Kapolres Karawang AKBP Fiki N. Ardiansyah, melalui Kasi Humas IPDA Cep Wildan, membenarkan adanya penangkapan terhadap tersangka lansia tersebut.

“Kami telah mengamankan C, laki-laki 62 tahun, atas dugaan tindak pidana persetubuhan terhadap anak kandungnya sendiri,” ujar IPDA Cep Wildan kepada media, Selasa (16/6/2026).

Kasus ini mulai menemui titik terang setelah ibu kandung korban membuat Laporan Polisi (LP) di Polres Karawang pada Senin, 15 Juni 2026.

Sang ibu yang tak terima buah hatinya menjadi korban kebiadaban suaminya langsung meminta keadilan kepada pihak kepolisian.

Berdasarkan hasil pemeriksaan, peristiwa bejat tersebut diduga terjadi pada bulan Maret 2026 silam sekitar pukul 22.00 WIB.

Kejadian memilukan itu berlangsung di rumah mereka yang terletak di Desa Pamekaran, Kecamatan Banyusari. Saat itu, korban yang baru berusia 14 tahun tengah berada sendirian di dalam kamarnya.

“Dari keterangan saksi dan hasil penyelidikan, tersangka C masuk ke kamar korban. Korban sempat melakukan perlawanan, namun kalah tenaga sehingga tidak berdaya,” terang Wildan.

Tersangka C yang sehari-hari berprofesi sebagai buruh harian lepas ini kini sudah dijebloskan ke dalam sel tahanan. Dalam pelariannya dari jerat hukum yang akhirnya gagal, polisi juga telah memeriksa dua orang saksi kunci, yaitu: U (38), warga Banyusari dan N.R (18), warga Banyusari.

Kedua saksi tersebut dinilai mengetahui rentetan peristiwa yang menimpa korban. Selain menahan tersangka, penyidik Satres PPA dan PPO Polres Karawang juga telah menyita sejumlah barang bukti guna memperkuat proses penyidikan.

Atas tindakan tidak bermoralnya, tersangka C akan dijerat dengan pasal berlapis, yakni Pasal 473 Ayat (9) Jo Pasal 473 Ayat (4) Jo Pasal 473 Ayat (2) huruf b Undang-Undang Nomor 1 Tahun 2023 tentang Kitab Undang-Undang Hukum Pidana (KUHP).
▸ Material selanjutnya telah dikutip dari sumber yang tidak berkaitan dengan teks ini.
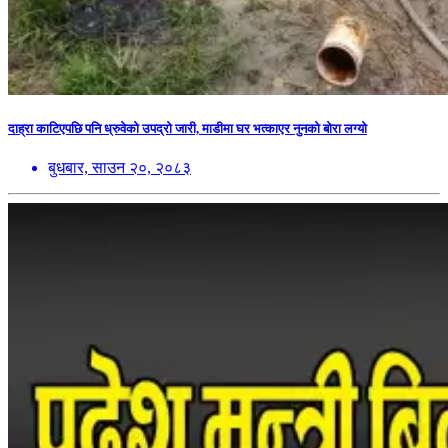
दाह्रा काटिएपछि पनि ध्रुवेको उपद्रो जारी, माडीमा घर भत्काएर नुनको बोरा लग्यो
बुधबार, साउन २०, २०८३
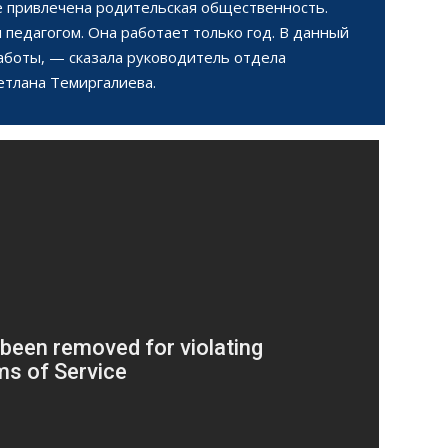
е привлечена родительская общественность.
педагогом. Она работает только год. В данный
аботы, — сказала руководитель отдела
етлана Темиргалиева.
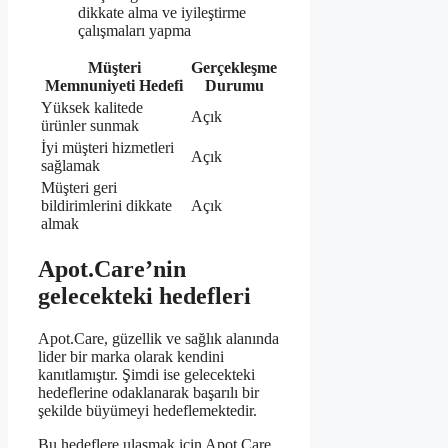
dikkate alma ve iyileştirme
çalışmaları yapma
Müşteri
Gerçekleşme
Memnuniyeti Hedefi
Durumu
Yüksek kalitede
Açık
ürünler sunmak
İyi müşteri hizmetleri
Açık
sağlamak
Müşteri geri
bildirimlerini dikkate
Açık
almak
Apot.Care’nin
gelecekteki hedefleri
Apot.Care, güzellik ve sağlık alanında
lider bir marka olarak kendini
kanıtlamıştır. Şimdi ise gelecekteki
hedeflerine odaklanarak başarılı bir
şekilde büyümeyi hedeflemektedir.
Bu hedeflere ulaşmak için Apot.Care,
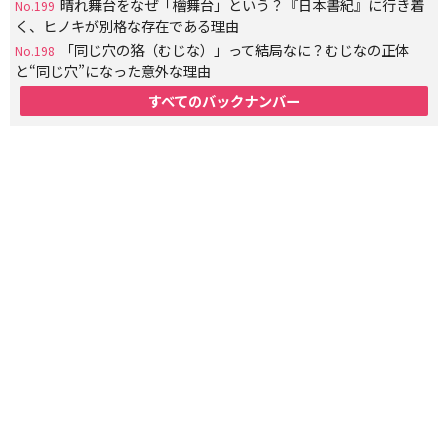
晴れ舞台をなぜ「檜舞台」という？『日本書紀』に行き着
No.199
く、ヒノキが別格な存在である理由
「同じ穴の狢（むじな）」って結局なに？むじなの正体
No.198
と“同じ穴”になった意外な理由
すべてのバックナンバー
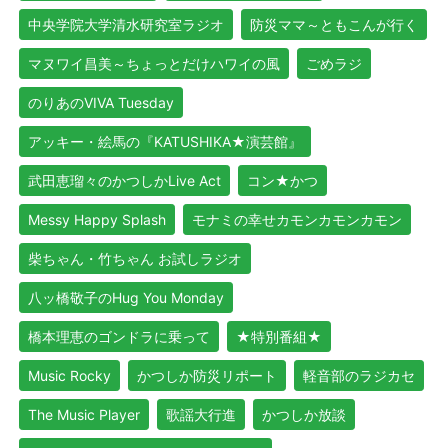
中央学院大学清水研究室ラジオ
防災ママ～ともこんが行く
マヌワイ昌美～ちょっとだけハワイの風
ごめラジ
のりあのVIVA Tuesday
アッキー・絵馬の『KATUSHIKA★演芸館』
武田恵瑠々のかつしかLive Act
コン★かつ
Messy Happy Splash
モナミの幸せカモンカモンカモン
柴ちゃん・竹ちゃん お試しラジオ
八ッ橋敬子のHug You Monday
橋本理恵のゴンドラに乗って
★特別番組★
Music Rocky
かつしか防災リポート
軽音部のラジカセ
The Music Player
歌謡大行進
かつしか放談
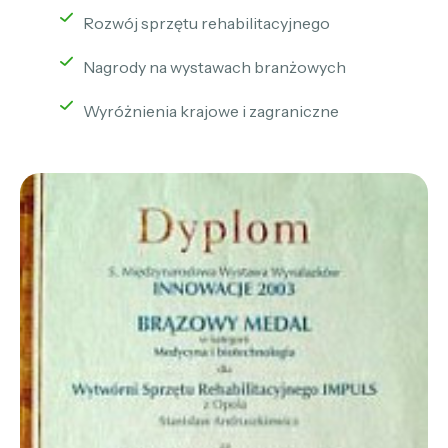
Rozwój sprzętu rehabilitacyjnego
Nagrody na wystawach branżowych
Wyróżnienia krajowe i zagraniczne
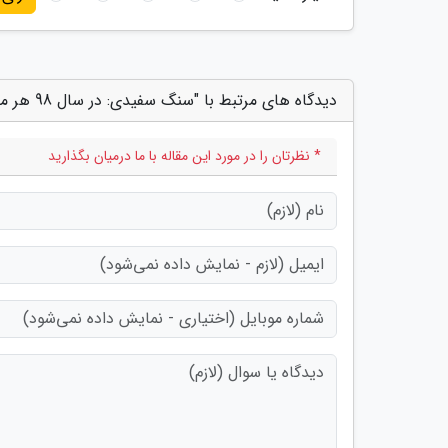
دیدگاه های مرتبط با "سنگ سفیدی: در سال 98 هر ماه یک اتفاق بد افتاد"
* نظرتان را در مورد این مقاله با ما درمیان بگذارید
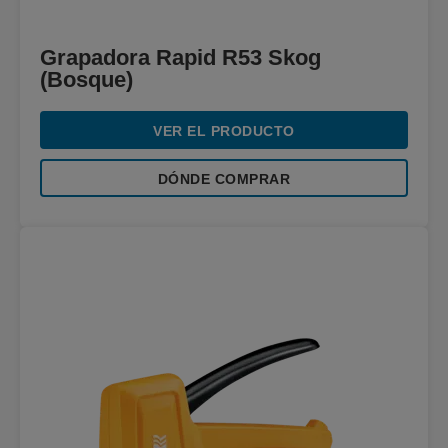
Grapadora Rapid R53 Skog
(Bosque)
VER EL PRODUCTO
DÓNDE COMPRAR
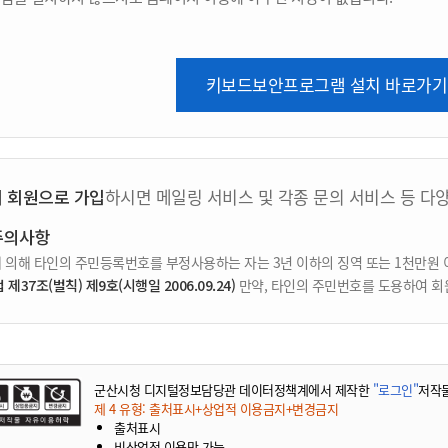
키보드보안프로그램 설치 바로가기
지 회원으로 가입
하시면 메일링 서비스 및 각종 문의 서비스 등 다
주의사항
 의해 타인의 주민등록번호를 부정사용하는 자는 3년 이하의 징역 또는 1천만원 
37조(벌칙) 제9호(시행일 2006.09.24)
만약, 타인의 주민번호를 도용하여 회
군산시청 디지털정보담당관 데이터정책계에서 제작한
"로그인"
저작
제 4 유형: 출처표시+상업적 이용금지+변경금지
출처표시
비상업적 이용만 가능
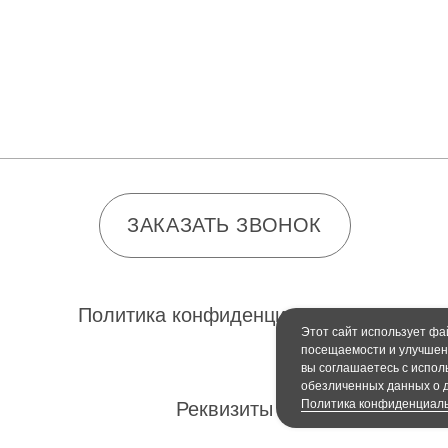
ЗАКАЗАТЬ ЗВОНОК
Политика конфиденциальности
Реквизиты
Этот сайт использует фа
посещаемости и улучшен
вы соглашаетесь с испол
обезличенных данных о д
Политика конфиденциал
“Ancaman hukumannya sangat berat karena korban adalah anak kandung dan statusnya masih di bawah umur,” tegas Kasi Humas.

Pihak kepolisian memastikan tidak akan memberi celah ataupun toleransi bagi para pelaku kejahatan seksual, terlebih terhadap anak-anak.

“Ini adalah extraordinary crime (kejahatan luar biasa). Tidak ada ruang bagi pelaku kekerasan seksual anak di Karawang. Kami pastikan proses hukum berjalan tuntas,” pungkas Wildan.

Saat ini, korban yang mengalami trauma mendalam sudah mendapatkan pendampingan khusus dari unit PPA dan PPO beserta instansi terkait untuk pemulihan psikologis (trauma healing).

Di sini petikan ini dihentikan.